Financial aid limited for immigrants
July 3rd, 2006 - Posted in Education, Financial AidOne summer day in 1993, when child psychology and Chicano studies junior Abraham Castro was 7 years old, he found himself standing alone outside a Southern California restaurant.
The people his family had paid to drive him across the Mexican border, dropped him off there and told him his mother would come for him soon.
“I didn’t speak English; I didn’t know where I was; I was scared out of my mind,” Castro said.
Castro graduated in 2004 from St. Paul’s Highland Park High School and earned a full academic scholarship to the University of Minnesota — contingent on legal residency. His family had applied for residency 10 years earlier but still hadn’t gotten it.
Somehow it came through.
But Castro’s case is very rare, said Alondra Espejel, communications organizer at the Minnesota Immigrant Freedom Network and a 2005 university graduate.
If Castro hadn’t gotten his residency in the nick of time, his options would have been much more limited.
When students awaiting legal status apply to the University of Minnesota, they might be accepted, but they have to pay out-of-state tuition, said admissions counselor Michelle Garay. For the 2005-06 academic year, that meant the difference between $7,140 and $18,770.
Applicants without documents are ineligible for any government financial aid, she said.
Castro’s friend, Felipe Mancera, was one of those students.
Like Castro, he graduated from Highland Park and earned a full academic scholarship to the University of Minnesota, as well as a full football scholarship to the University of St. Thomas. But he wasn’t able to secure residency like Castro, so he couldn’t take either.
Mancera now volunteers at the Minnesota Immigrant Freedom Network, lobbying for legislation that would provide people like him access to higher education.
“The only hope is through legislation in Washington that gives people visas so they can live here legally,” said Mancera, “that or the Dream Act.”
The act would allow illegal immigrants to pay in-state tuition, said Mariano Espinoza, executive director of the Freedom Network.
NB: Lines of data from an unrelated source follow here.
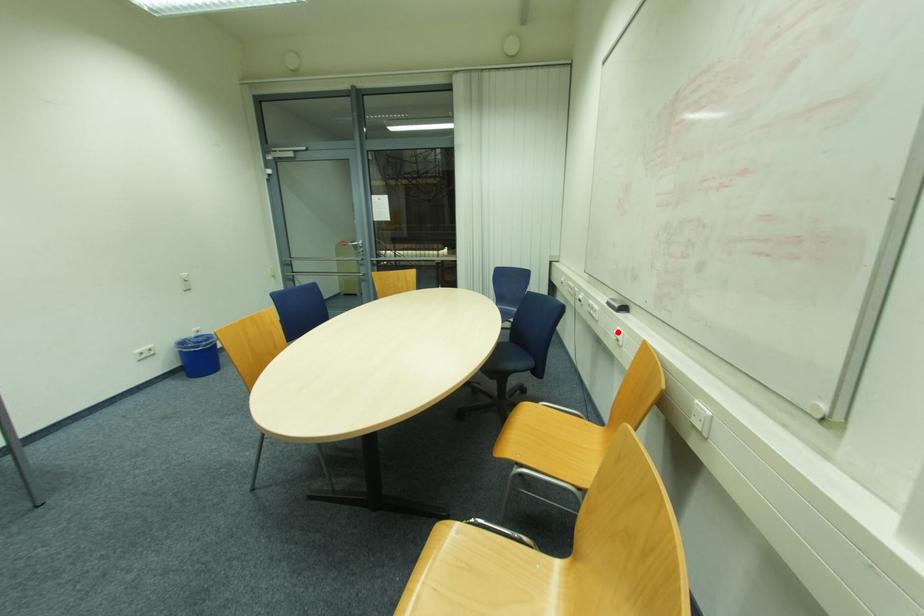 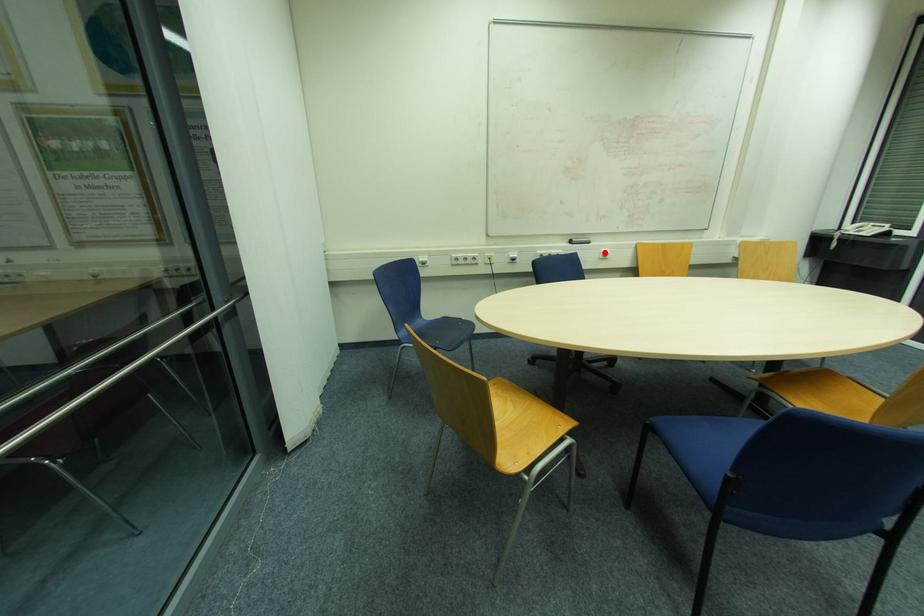 I am providing you with two images of the same scene from different viewpoints. A red point is marked on the first image and another point is marked on the second image. Is the red point in image1 aligned with the point shown in image2?

Yes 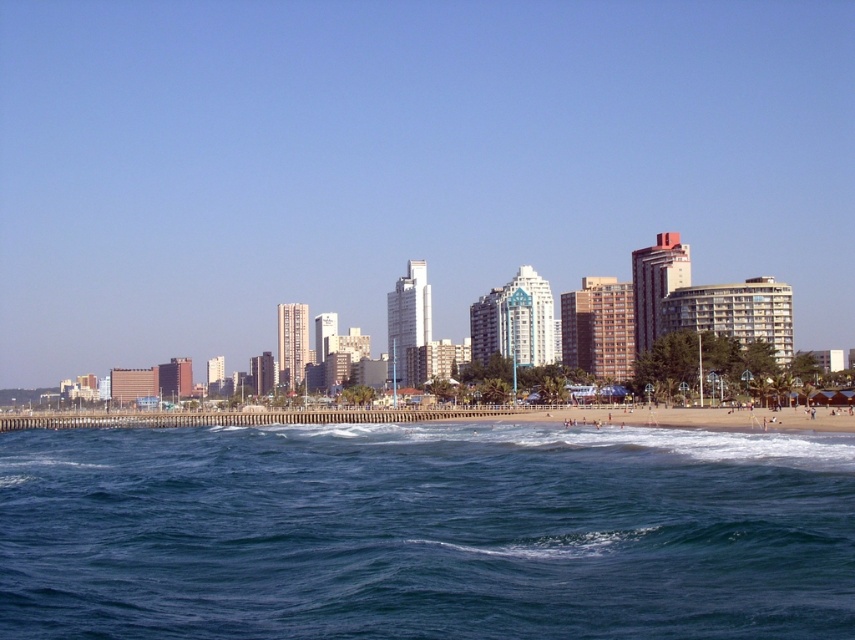 How far apart are blue water at lower center and smooth sand beach at lower center?

The distance of blue water at lower center from smooth sand beach at lower center is 38.34 meters.

Which is above, blue water at lower center or smooth sand beach at lower center?

Answer: blue water at lower center is higher up.

Consider the image. Who is more forward, (591,596) or (537,417)?

Point (591,596)

The image size is (855, 640). Identify the location of blue water at lower center. click(x=425, y=532). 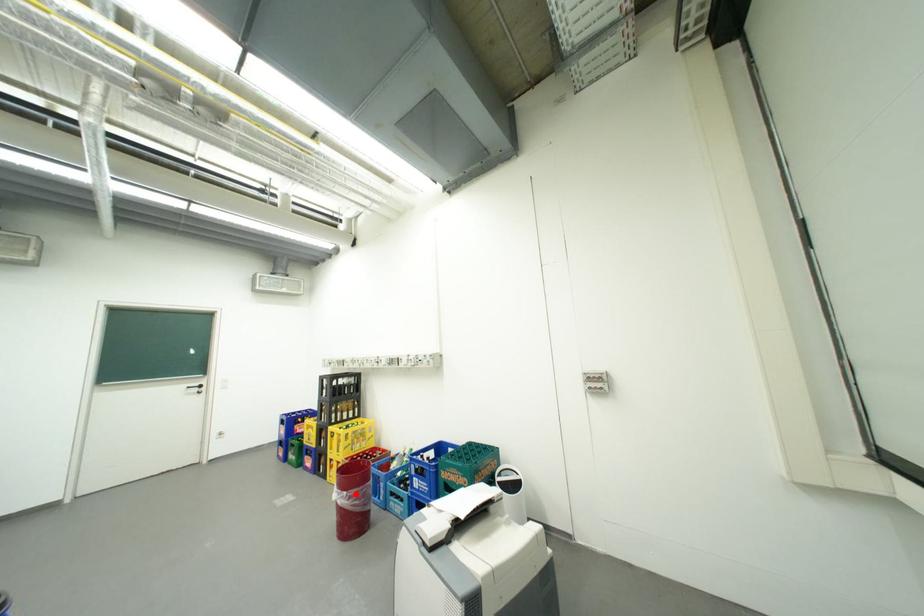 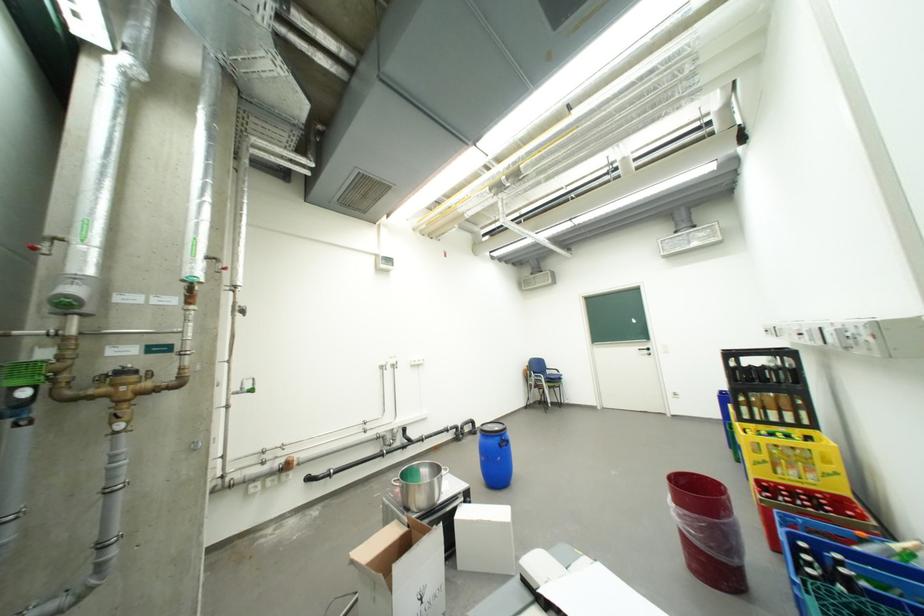 Question: I am providing you with two images of the same scene from different viewpoints. In image1, a red point is highlighted. Considering the same 3D point in image2, which of the following is correct?

Choices:
 (A) It is closer
 (B) It is farther

Answer: (A) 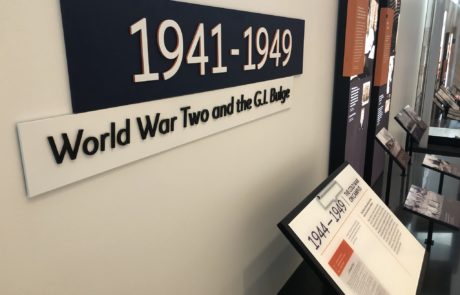 This screenshot has width=460, height=295. I want to click on white document on easel on tabletop, bottom right, so click(373, 259). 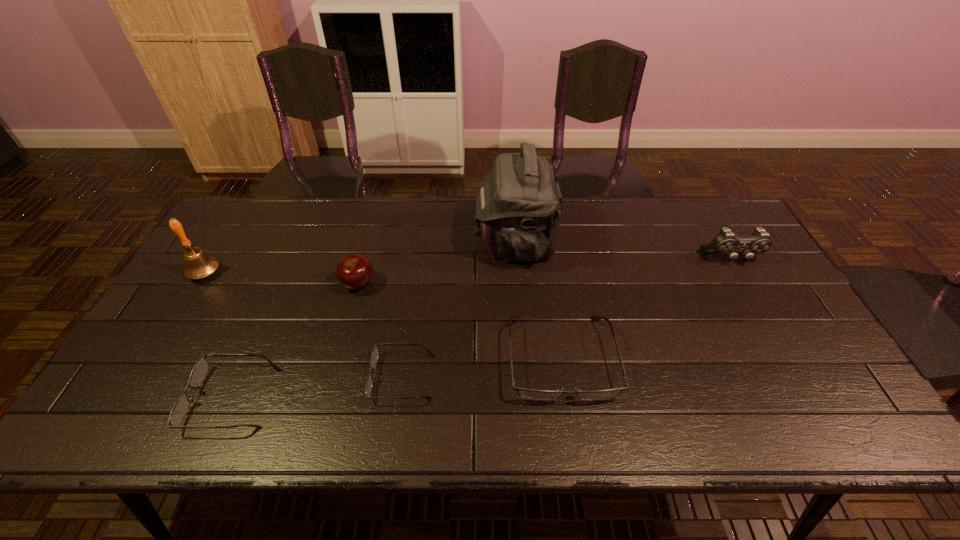 The width and height of the screenshot is (960, 540). In the image, there is a desktop. Identify the location of vacant space at the far left corner. (242, 210).

Image resolution: width=960 pixels, height=540 pixels. I want to click on vacant space at the far right corner of the desktop, so click(716, 198).

Find the location of a particular element. The height and width of the screenshot is (540, 960). vacant space that's between the bell and the third shortest object is located at coordinates (383, 315).

Find the location of a particular element. empty space between the second spectacles from right to left and the tallest object is located at coordinates (459, 309).

Find the location of `vacant region between the shoulder bag and the second tallest spectacles`. vacant region between the shoulder bag and the second tallest spectacles is located at coordinates (373, 320).

I want to click on free space that is in between the fifth object from right to left and the shortest spectacles, so 380,330.

The image size is (960, 540). What are the coordinates of `vacant region between the third shortest object and the shoulder bag` in the screenshot? It's located at (538, 300).

You are a GUI agent. You are given a task and a screenshot of the screen. Output one action in this format:
    pyautogui.click(x=<x>, y=<y>)
    Task: Click on the free space that is in between the fourth object from left to right and the third shortest object
    
    Given the screenshot: What is the action you would take?
    pyautogui.click(x=482, y=367)

Where is `vacant region between the control and the tallest object`? The width and height of the screenshot is (960, 540). vacant region between the control and the tallest object is located at coordinates (623, 251).

Where is `free area in between the fifth object from right to left and the tallest spectacles`? free area in between the fifth object from right to left and the tallest spectacles is located at coordinates (460, 321). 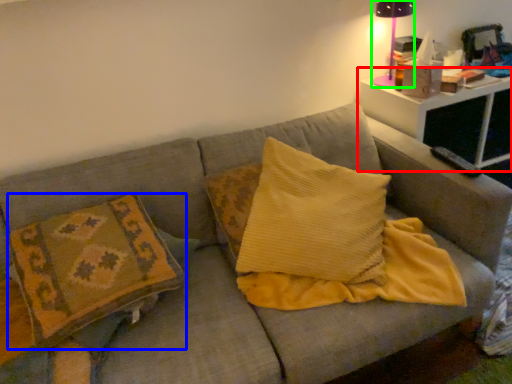 Question: Estimate the real-world distances between objects in this image. Which object is farther from table (highlighted by a red box), pillow (highlighted by a blue box) or table lamp (highlighted by a green box)?

Choices:
 (A) pillow
 (B) table lamp

Answer: (A) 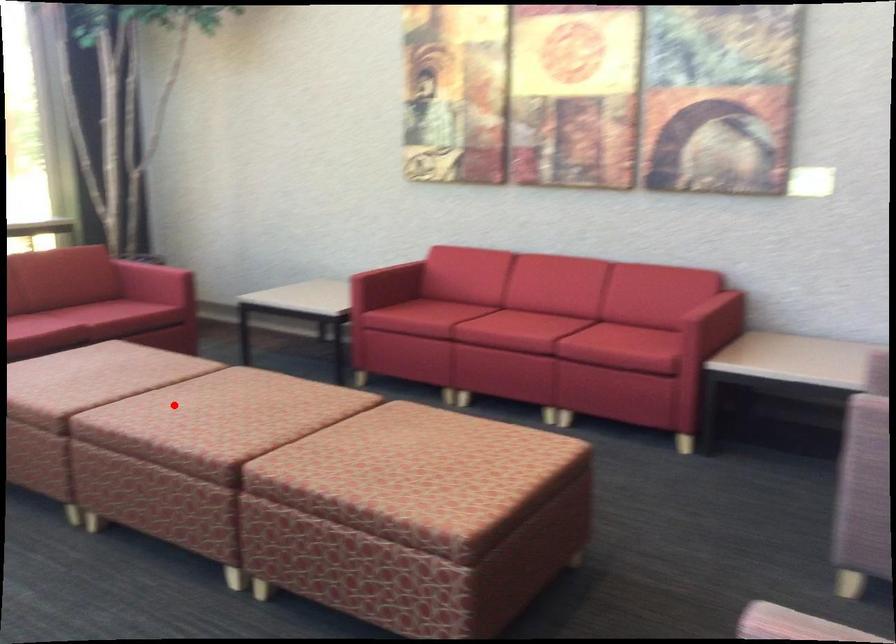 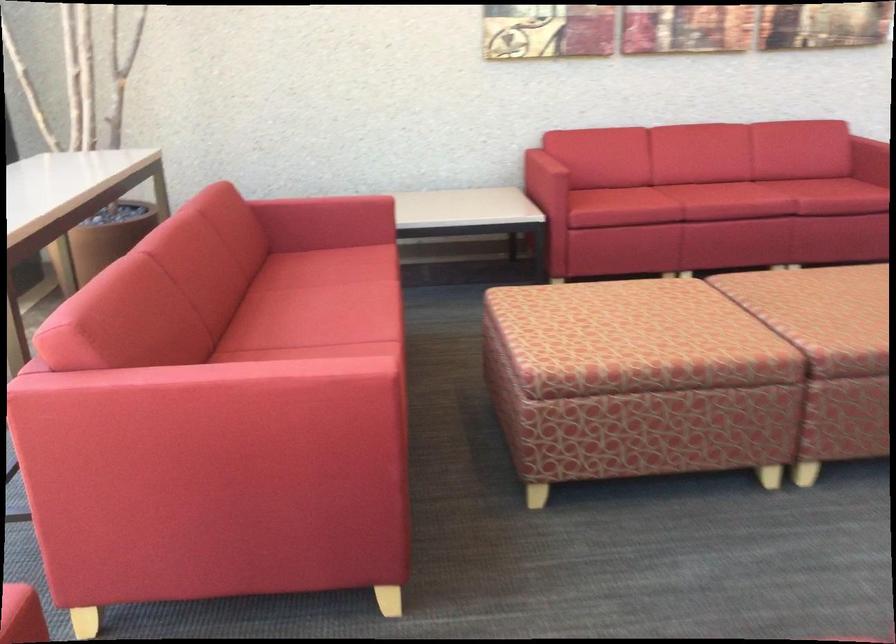 Question: I am providing you with two images of the same scene from different viewpoints. In image1, a red point is highlighted. Considering the same 3D point in image2, which of the following is correct?

Choices:
 (A) It is closer
 (B) It is farther

Answer: (A) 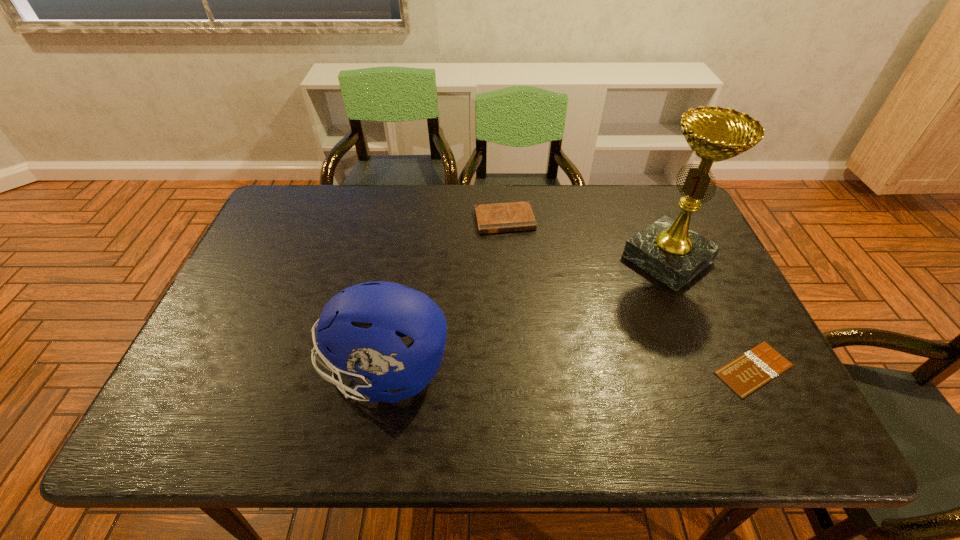 Find the location of `free space on the desktop that is between the football helmet and the shortest object and is positioned on the front-facing side of the tallest object`. free space on the desktop that is between the football helmet and the shortest object and is positioned on the front-facing side of the tallest object is located at coordinates (516, 370).

This screenshot has width=960, height=540. I want to click on free spot on the desktop that is between the leftmost object and the shortest object and is positioned on the spine side of the third object from right to left, so click(x=542, y=370). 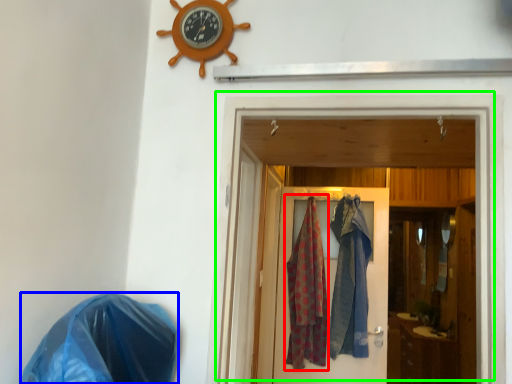 Question: Which is nearer to the clothing (highlighted by a red box)? material (highlighted by a blue box) or door (highlighted by a green box).

Choices:
 (A) material
 (B) door

Answer: (B) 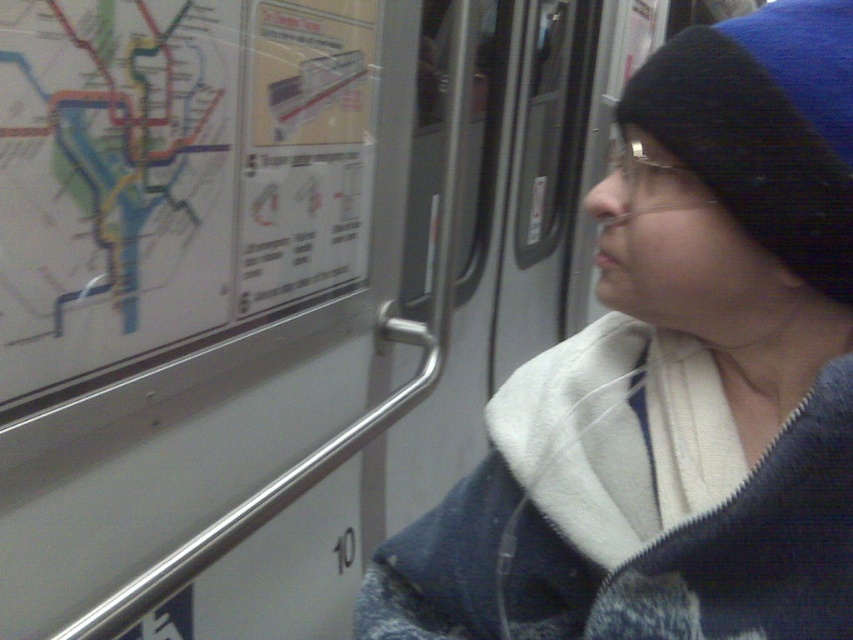 You are a passenger in the subway car and want to know if the blue knit beanie at upper right and the blue knit hat at upper right are close enough to fit both in a 6 inch wide bag compartment. Can they fit together?

The blue knit beanie at upper right and the blue knit hat at upper right are 5.21 inches apart from each other, so they can fit together in the 6 inch wide bag compartment since the combined width is less than 6 inches.

You are standing at the point marked as point (676, 378) in the subway car. You want to place a small bag on the floor near the blue knit beanie at upper right. Is there enough space to place the bag there?

The blue knit beanie at upper right is located at point (676, 378), so placing a small bag near that point should be possible as long as there is no obstruction. However, since the scene description does not mention any specific obstructions at that location, it is likely feasible.

You are standing inside the subway car and notice two points marked on the window. The first point is at coordinate point (701,557) and the second is at point (26,342). Which point is closer to you?

Point (701,557) is closer to the viewer than point (26,342). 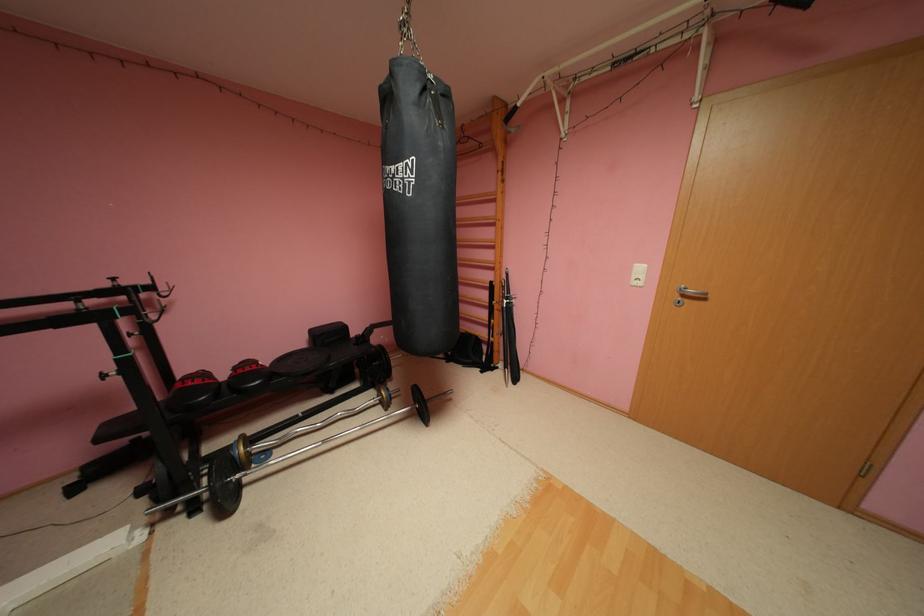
But they still wouldn’t be able to receive government financial aid.
Dave Gorak, executive director of the Midwest Coalition to Reduce Immigration, said it’s unfair for out-of-state students who are U.S. citizens to pay higher rates than people who live here illegally.
Castro is working on a double major in child psychology and Chicano studies and hopes to go to graduate school to study education and become a counselor or teacher.
Mancera said he remains hopeful the work he’s doing will help him and that someday his younger brother will go to college.
“My mom always says hope is the last thing you lose,” he said. “You can lose your legs, but you don’t lose hope.”